A hand is reaching out of a swamp-like image of binary code.

Image: © Photobank/Stock.adobe.com

Now that even computers are getting lost in the weeds of online content, we need to start thinking about how a curated internet might benefit us all, writes Elaine Burke.

The origin of the phrase “content is king”, while surely around for some time, is primarily attributed to a 1996 essay by Bill Gates. In it, he compared the rapidly evolving internet age to the advent of television – where “the long-term winners were those who used the medium to deliver information and entertainment”.

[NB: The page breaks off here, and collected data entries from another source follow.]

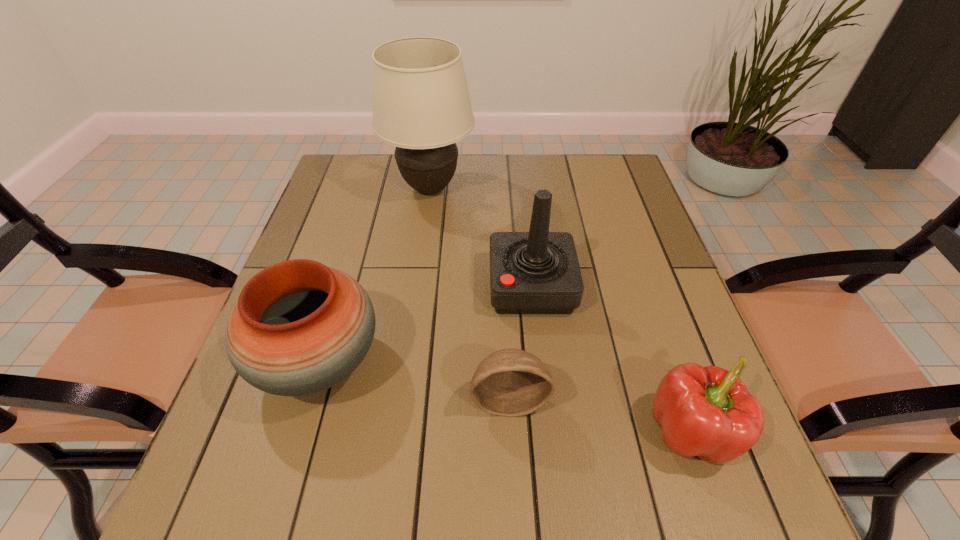 You are a GUI agent. You are given a task and a screenshot of the screen. Output one action in this format:
    pyautogui.click(x=<x>, y=<y>)
    Task: Click on the lampshade
    
    Given the screenshot: What is the action you would take?
    pyautogui.click(x=421, y=104)

At what (x,y) coordinates should I click in order to perform the action: click on the farthest object. Please return your answer as a coordinate pair (x, y). This screenshot has height=540, width=960. Looking at the image, I should click on pyautogui.click(x=421, y=104).

Image resolution: width=960 pixels, height=540 pixels. Find the location of `joystick`. joystick is located at coordinates 537,272.

This screenshot has width=960, height=540. Find the location of `pottery`. pottery is located at coordinates (299, 327).

Find the location of a particular element. This screenshot has width=960, height=540. pepper is located at coordinates (708, 412).

Image resolution: width=960 pixels, height=540 pixels. Identify the location of bowl. (510, 382).

Find the location of `vacant space located on the right of the farthest object`. vacant space located on the right of the farthest object is located at coordinates (509, 188).

You are a GUI agent. You are given a task and a screenshot of the screen. Output one action in this format:
    pyautogui.click(x=<x>, y=<y>)
    Task: Click on the free space located 0.380m on the front-facing side of the fourth shortest object
    Image resolution: width=960 pixels, height=540 pixels.
    Given the screenshot: What is the action you would take?
    pyautogui.click(x=328, y=286)

Where is `vacant space positioned on the front-facing side of the fourth shortest object`? vacant space positioned on the front-facing side of the fourth shortest object is located at coordinates (426, 286).

Image resolution: width=960 pixels, height=540 pixels. In order to click on vacant space situated 0.170m on the front-facing side of the fourth shortest object in this screenshot , I will do `click(418, 286)`. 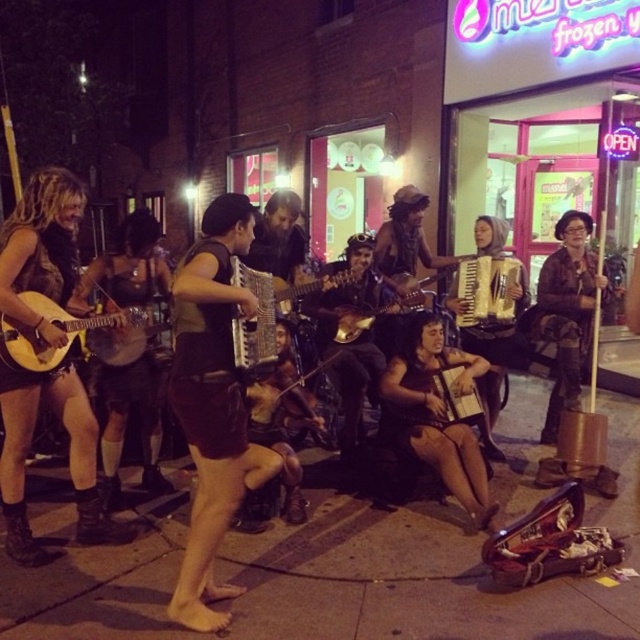 Is point (156, 568) behind point (426, 374)?

That is False.

What do you see at coordinates (400, 579) in the screenshot? The image size is (640, 640). I see `brown concrete pavement at center` at bounding box center [400, 579].

Is point (48, 637) farther from camera compared to point (406, 374)?

No, (48, 637) is in front of (406, 374).

I want to click on brown concrete pavement at center, so click(x=400, y=579).

Is wooden accordion at center smaller than light brown wooden accordion at center?

Incorrect, wooden accordion at center is not smaller in size than light brown wooden accordion at center.

Describe the element at coordinates (493, 358) in the screenshot. This screenshot has width=640, height=640. I see `wooden accordion at center` at that location.

Between point (474, 344) and point (516, 276), which one is positioned in front?

Point (516, 276) is in front.

Image resolution: width=640 pixels, height=640 pixels. I want to click on wooden accordion at center, so click(493, 358).

Which of these two, light brown wooden accordion at center or matte black accordion at center, stands taller?

With more height is light brown wooden accordion at center.

Is point (499, 284) positioned before point (244, 371)?

No.

Is point (456, 312) positioned before point (260, 371)?

No, (456, 312) is further to viewer.

At what (x,y) coordinates should I click in order to perform the action: click on light brown wooden accordion at center. Please return your answer as a coordinate pair (x, y). The height and width of the screenshot is (640, 640). Looking at the image, I should click on (486, 292). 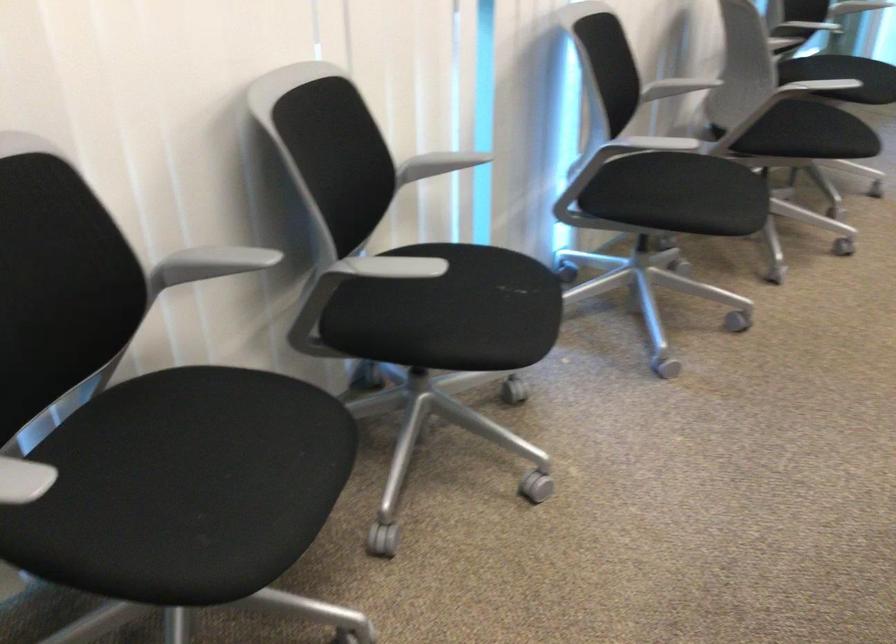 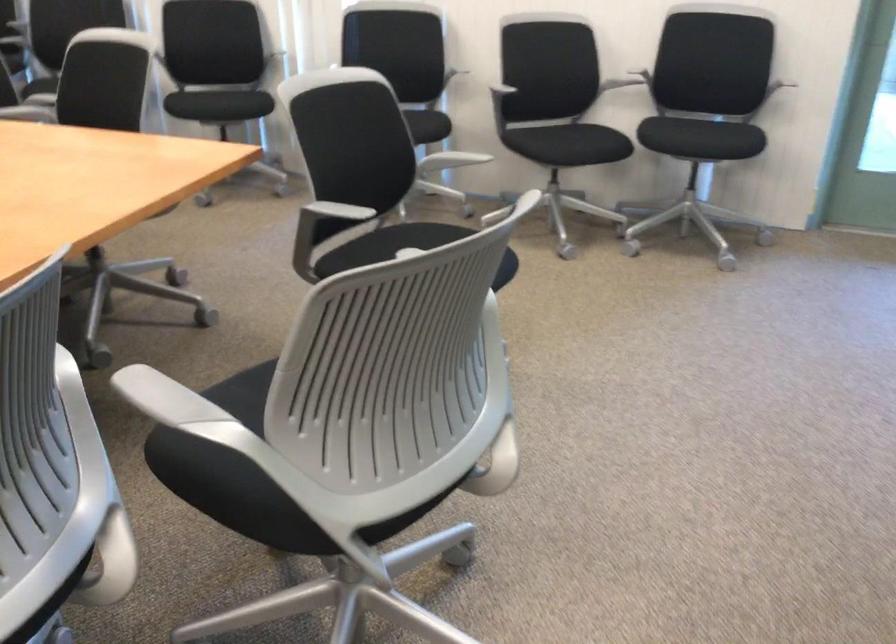 Question: I am providing you with two images of the same scene from different viewpoints. Please identify which objects are invisible in image2.

Choices:
 (A) gray chair armrest
 (B) pink organizer basket
 (C) gray adjustment knob
 (D) black chair sitting surface

Answer: (D) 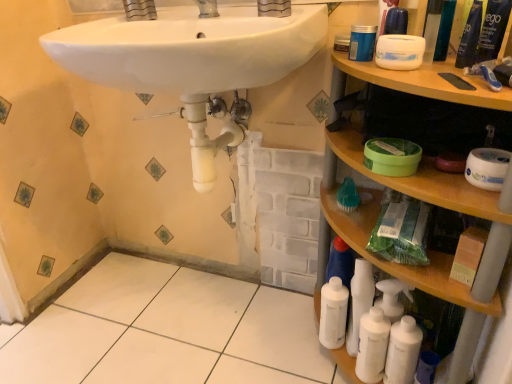 The width and height of the screenshot is (512, 384). Find the location of `vacant space in white glossy sink at upper center (from a real-world perspective)`. vacant space in white glossy sink at upper center (from a real-world perspective) is located at coordinates (203, 324). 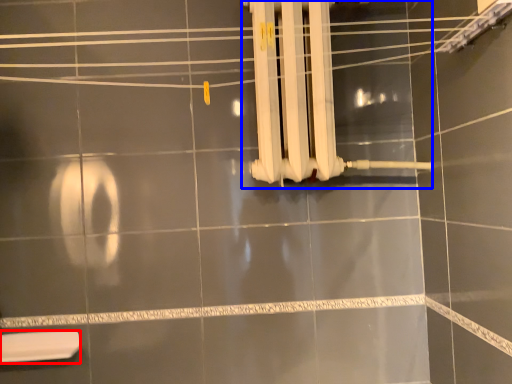 Question: Which object is further to the camera taking this photo, toilet (highlighted by a red box) or shower (highlighted by a blue box)?

Choices:
 (A) toilet
 (B) shower

Answer: (A) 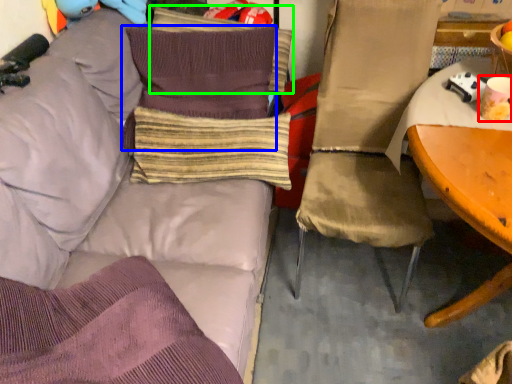 Question: Considering the real-world distances, which object is closest to coffee cup (highlighted by a red box)? pillow (highlighted by a blue box) or pillow (highlighted by a green box).

Choices:
 (A) pillow
 (B) pillow

Answer: (A) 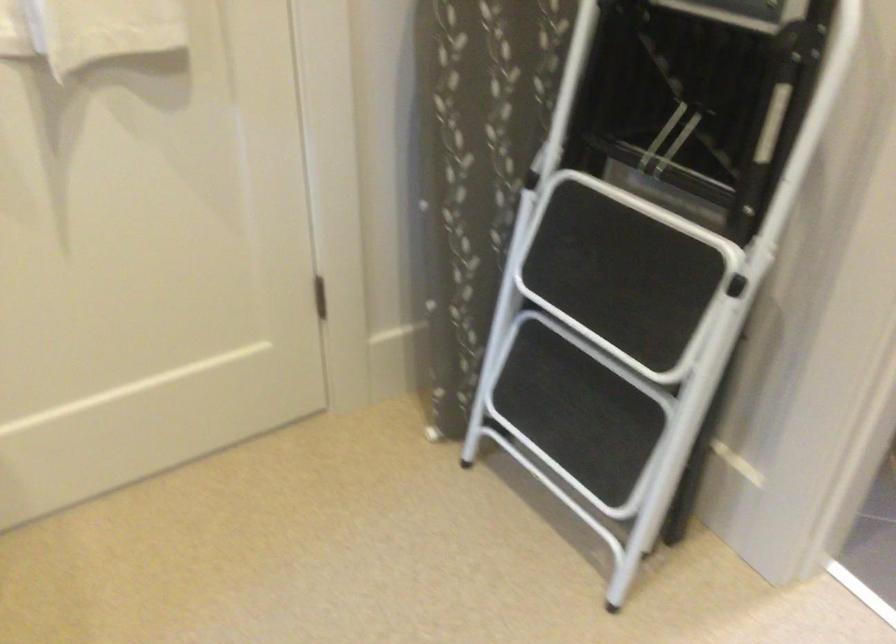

Gates identified the internet’s “broad opportunities” to provide information and entertainment in new forms, and the democratising effect of a low barrier to entry. His assertion that “no company is too small to participate” correctly forecasted the growth in businesses of all stripes becoming online content producers in a multitude of ways, but did not foretell a very 21st-century phenomenon: user-generated content.

“Over time, the breadth of information on the internet will be enormous, which will make it compelling,” Gates wrote in the mid-90s, at the time assuming that this proliferation of content would be led by businesses and organisations, not each and every citizen of the digital age. “Enormous”, for this measure of content, is a whopping understatement. In fact, there doesn’t seem to be a word capable of capturing the magnitude of online content today. (I could say it’s unprecedented, but that’s 2020’s word and we are all keen to move on.)

AI’s great content challenge

Impossible seems to be a suitable term. We are living in an age of impossible levels of content. There is simply too much. Not just for human consumption, but even for machines.

Artificial intelligence researchers hungry for data to feed the machine have revelled in the proliferation of online information, but it is fool’s gold they are mining. The size of the datasets makes vetting and curation nearly impossible, and many find themselves now facing the reality that that the oceans of data used to train machine learning models also contain the dregs.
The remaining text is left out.